This week has been an interesting experience in working on a collaborative project in the asynchronous vacuum of cyberspace. I believe this is the largest group of people I have worked with to create a single product. And it is very difficult to make everybody’s schedules coexist. For example, I am a night owl because there is no possibly way for me to get any school work done when my young children are awake. However, 10 PM meeting times rarely works for ANYONE! Nonetheless, the rubric is coming along nicely, thanks to everyone’s hard work. I am thankful for those who do the initial trail blazing of structuring the rubric, because I often focus too much on the big picture that I get lost. Eventually, I did have the privilege of re-glossing the rubric with student lingo. I am afraid, however, that sometimes I get too silly with my verbiage to come across as a highly trained professional. Oh well… that’s what peer review is for, right?

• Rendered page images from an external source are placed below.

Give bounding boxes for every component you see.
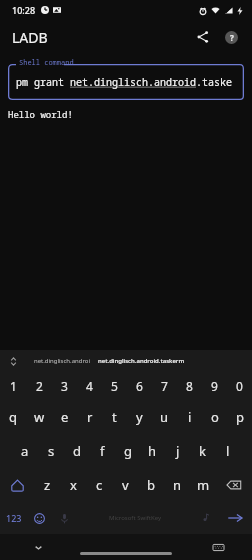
staticText: LADB [12,28,48,47]
staticText: 9 [211,378,218,394]
button[interactable]: Help [218,24,244,50]
staticText: 2 [36,378,43,394]
staticText: 6 [136,378,143,394]
button[interactable]: m [190,468,216,502]
button[interactable]: r [77,400,102,434]
button[interactable]: Shift [0,468,35,502]
staticText: q [9,408,17,426]
button[interactable]: l [215,434,240,468]
staticText: Microsoft SwiftKey [109,514,161,522]
staticText: k [199,442,206,460]
staticText: g [124,442,132,460]
button[interactable]: Switch keyboard [208,537,228,557]
button[interactable]: g [115,434,140,468]
staticText: net.dinglisch.android.taskerm [98,357,185,365]
button[interactable]: o [202,400,227,434]
staticText: j [176,442,180,460]
button[interactable]: i [177,400,202,434]
button[interactable]: d [64,434,90,468]
button[interactable]: net.dinglisch.android.taskerm [96,357,187,365]
button[interactable]: w [26,400,52,434]
button[interactable]: v [112,468,138,502]
button[interactable]: pm grant net.dinglisch.android.taske [8,64,244,100]
button[interactable]: c [86,468,112,502]
staticText: 3 [61,378,68,394]
button[interactable]: Backspace [216,468,252,502]
staticText: 4 [86,378,93,394]
button[interactable]: n [164,468,190,502]
button[interactable]: net.dinglisch.androi [32,357,92,365]
button[interactable]: u [152,400,177,434]
staticText: ? [230,32,234,43]
staticText: 0 [236,378,243,394]
staticText: Hello world! [8,108,73,120]
button[interactable]: j [165,434,190,468]
staticText: z [44,476,51,494]
button[interactable]: s [38,434,64,468]
staticText: n [173,476,182,494]
button[interactable]: q [0,400,26,434]
button[interactable]: p [227,400,252,434]
button[interactable]: Emoji [27,502,52,534]
button[interactable]: t [102,400,127,434]
staticText: w [34,408,45,426]
staticText: 1 [10,378,17,394]
staticText: o [211,408,219,426]
staticText: l [226,442,230,460]
staticText: u [160,408,169,426]
staticText: 10:28 [12,4,36,16]
staticText: r [87,408,93,426]
staticText: b [147,476,155,494]
button[interactable]: 1 [0,372,26,400]
button[interactable]: z [35,468,60,502]
staticText: s [48,442,55,460]
button[interactable]: 9 [202,372,227,400]
button[interactable]: 3 [52,372,77,400]
staticText: c [96,476,103,494]
staticText: h [148,442,157,460]
staticText: pm grant net.dinglisch.android.taske [16,75,232,89]
staticText: d [73,442,81,460]
button[interactable]: Share [190,24,216,50]
staticText: m [197,476,210,494]
staticText: t [112,408,117,426]
staticText: 8 [186,378,193,394]
staticText: e [61,408,69,426]
staticText: f [100,442,105,460]
button[interactable]: a [12,434,38,468]
staticText: 123 [6,512,22,524]
button[interactable]: 2 [26,372,52,400]
button[interactable]: Space [77,502,192,534]
button[interactable]: Back [28,537,48,557]
button[interactable]: 4 [77,372,102,400]
button[interactable]: h [140,434,165,468]
button[interactable]: f [90,434,115,468]
staticText: i [188,408,192,426]
button[interactable]: 8 [177,372,202,400]
staticText: p [236,408,244,426]
staticText: a [21,442,29,460]
button[interactable]: Symbols [192,502,217,534]
button[interactable]: k [190,434,215,468]
staticText: Shell command [19,58,74,68]
button[interactable]: 123 [0,502,27,534]
staticText: y [136,408,143,426]
button[interactable]: Enter [217,502,252,534]
staticText: 5 [111,378,118,394]
staticText: v [122,476,129,494]
button[interactable]: 6 [127,372,152,400]
button[interactable]: 7 [152,372,177,400]
button[interactable]: Expand suggestions [4,352,22,370]
button[interactable]: e [52,400,77,434]
button[interactable]: x [60,468,86,502]
button[interactable]: 0 [227,372,252,400]
staticText: 7 [161,378,168,394]
staticText: x [70,476,77,494]
button[interactable]: 5 [102,372,127,400]
button[interactable]: Voice input [52,502,77,534]
staticText: net.dinglisch.androi [34,357,90,365]
button[interactable]: y [127,400,152,434]
button[interactable]: b [138,468,164,502]
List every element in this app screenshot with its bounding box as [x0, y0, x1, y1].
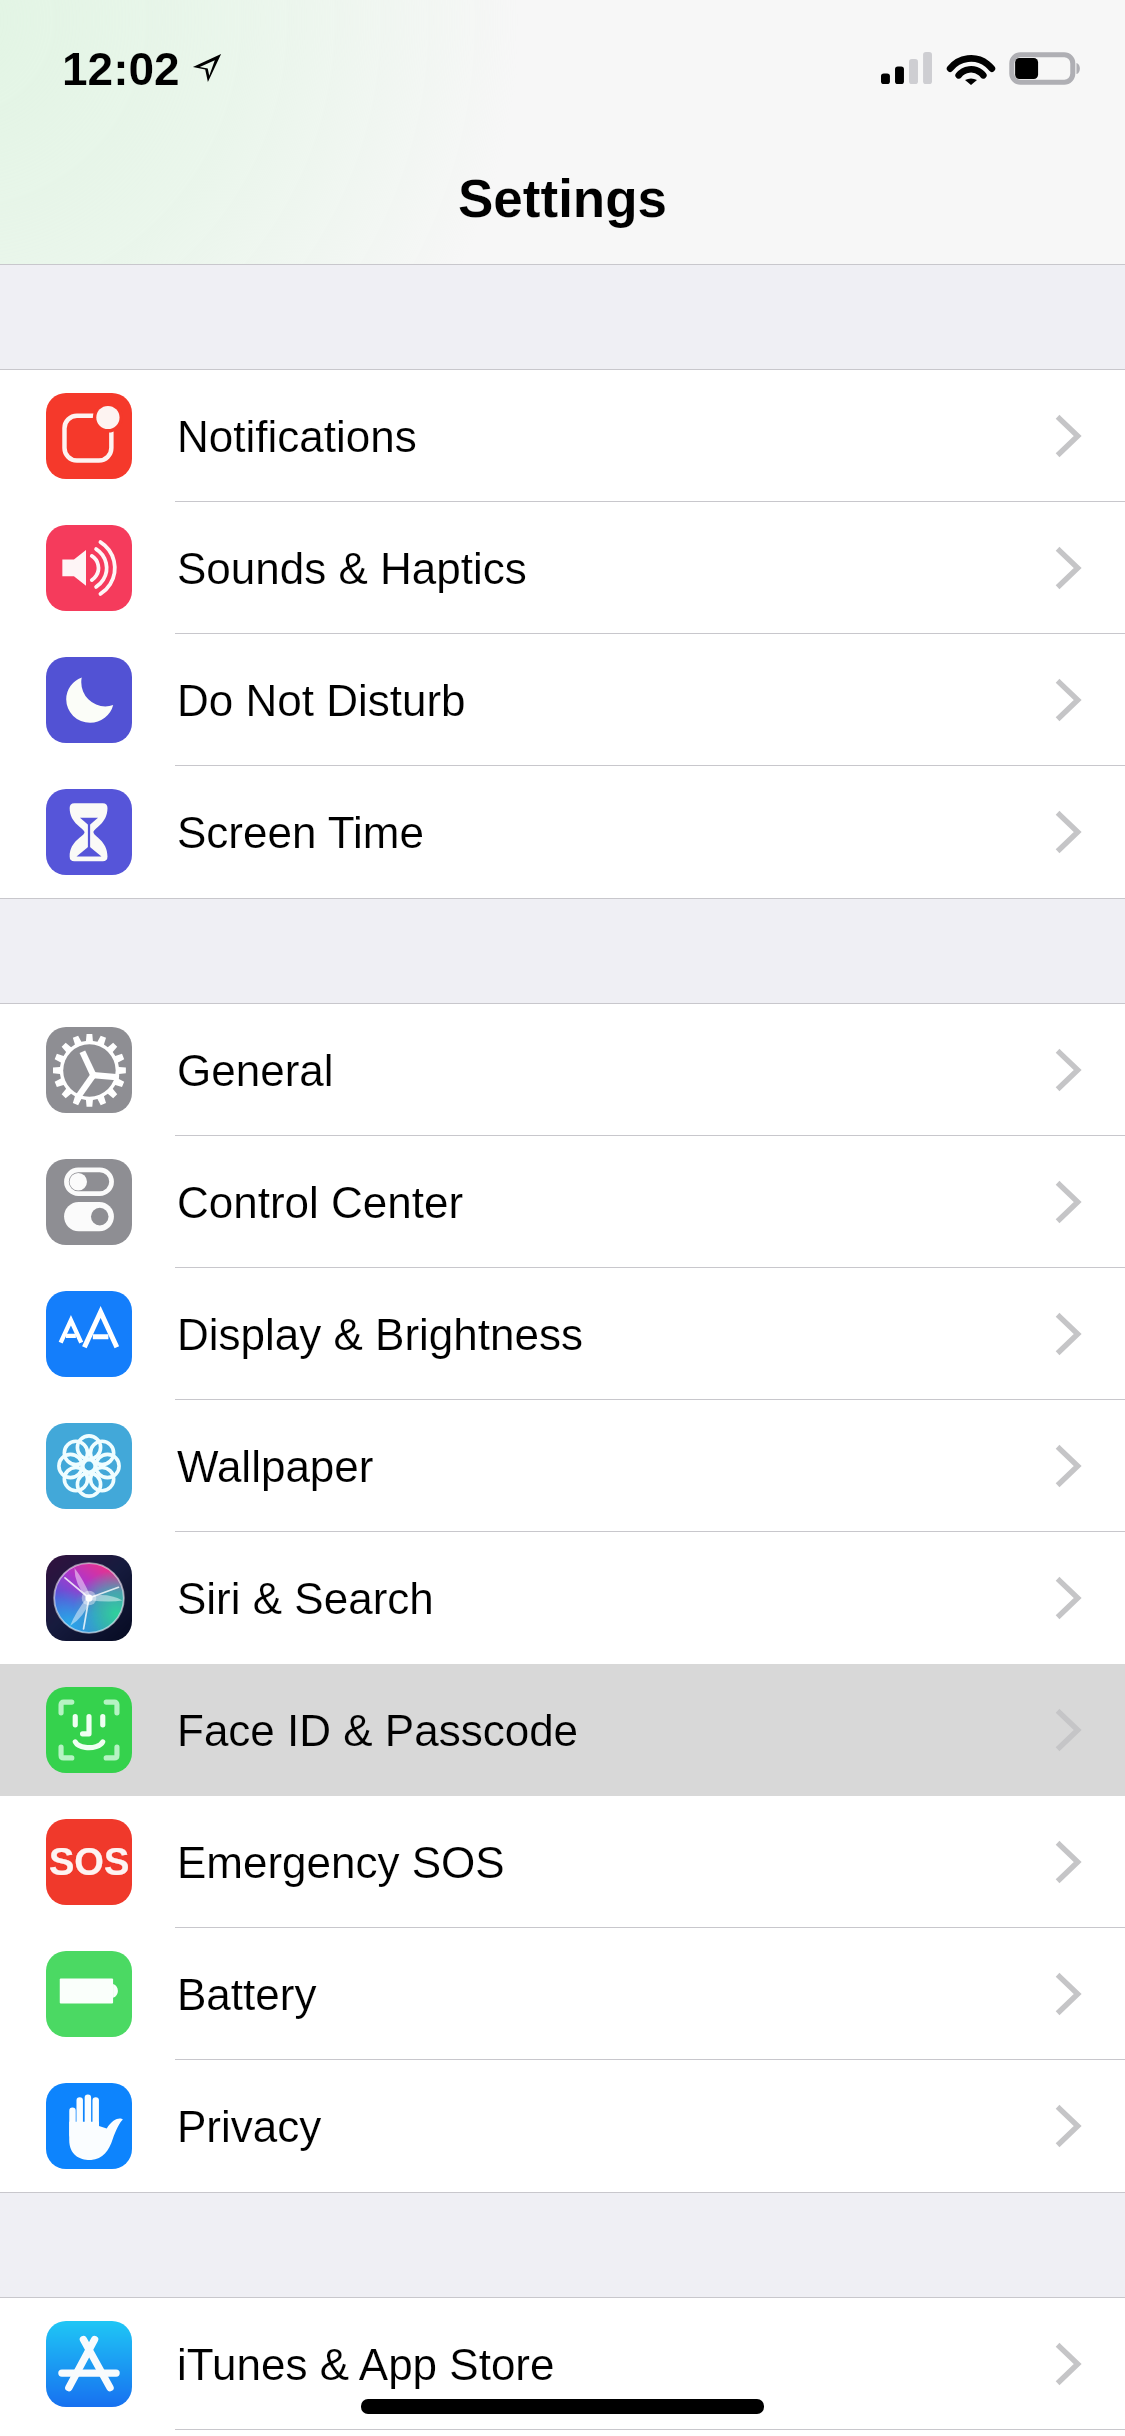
staticText: Do Not Disturb — [177, 676, 466, 725]
staticText: Notifications — [177, 412, 417, 461]
button[interactable]: iTunes & App Store — [0, 2298, 1125, 2430]
other: Cellular signal strength — [881, 52, 932, 84]
button[interactable]: Wallpaper — [0, 1400, 1125, 1532]
button[interactable]: General — [0, 1004, 1125, 1136]
other: Battery level — [1009, 52, 1081, 85]
staticText: 12:02 — [62, 43, 180, 94]
button[interactable]: Screen Time — [0, 766, 1125, 898]
staticText: Emergency SOS — [177, 1838, 505, 1887]
other: Location services active — [192, 53, 222, 83]
button[interactable]: Siri & Search — [0, 1532, 1125, 1664]
staticText: iTunes & App Store — [177, 2340, 555, 2389]
button[interactable]: Face ID & Passcode — [0, 1664, 1125, 1796]
button[interactable]: Display & Brightness — [0, 1268, 1125, 1400]
staticText: Face ID & Passcode — [177, 1706, 579, 1755]
staticText: Screen Time — [177, 808, 424, 857]
staticText: Display & Brightness — [177, 1310, 583, 1359]
button[interactable]: Do Not Disturb — [0, 634, 1125, 766]
staticText: Sounds & Haptics — [177, 544, 527, 593]
other: Wi-Fi connected — [949, 52, 993, 85]
button[interactable]: Privacy — [0, 2060, 1125, 2192]
staticText: General — [177, 1046, 334, 1095]
staticText: Wallpaper — [177, 1442, 374, 1491]
button[interactable]: Notifications — [0, 370, 1125, 502]
staticText: Privacy — [177, 2102, 322, 2151]
staticText: Battery — [177, 1970, 317, 2019]
staticText: Settings — [458, 169, 668, 228]
button[interactable]: Battery — [0, 1928, 1125, 2060]
button[interactable]: SOS — [0, 1796, 1125, 1928]
staticText: Control Center — [177, 1178, 464, 1227]
button[interactable]: Sounds & Haptics — [0, 502, 1125, 634]
button[interactable]: Control Center — [0, 1136, 1125, 1268]
staticText: Siri & Search — [177, 1574, 434, 1623]
staticText: SOS — [49, 1841, 130, 1883]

As far as the reflection on lesson engagement, we had an interesting discussion on the idea of entertainment. I appreciate the idea that it’s not the teacher’s duty to entertain students. We do want students to work towards intrinsic motivation in their learning. However, the idea of entertainment is something that our students already have pre-installed when they enter our classrooms. Since birth, they have been bombarded with toys, sounds, television, and games for the main purpose of entertainment.
For some reason there’s a very subtle stigma that learning shouldn’t be fun. We boldly holler that learning IS fun… but very deep down, there’s a lingering doubt. However, we also know that the very best learning is extremely fun! So fun, in fact, you’re not really aware just how engaged you’ve been. If I could live at OMSI or Portland Children’s Museum in Portland, Oregon, I totally would! Those places are ridiculously fun!
Self-awareness that you are learning and you’re enjoying is a rather mature concept that doesn’t usually come natural to the modern student. I may be wrong, but I don’t think a mild bit of “trickery” into fun learning is such a bad thing.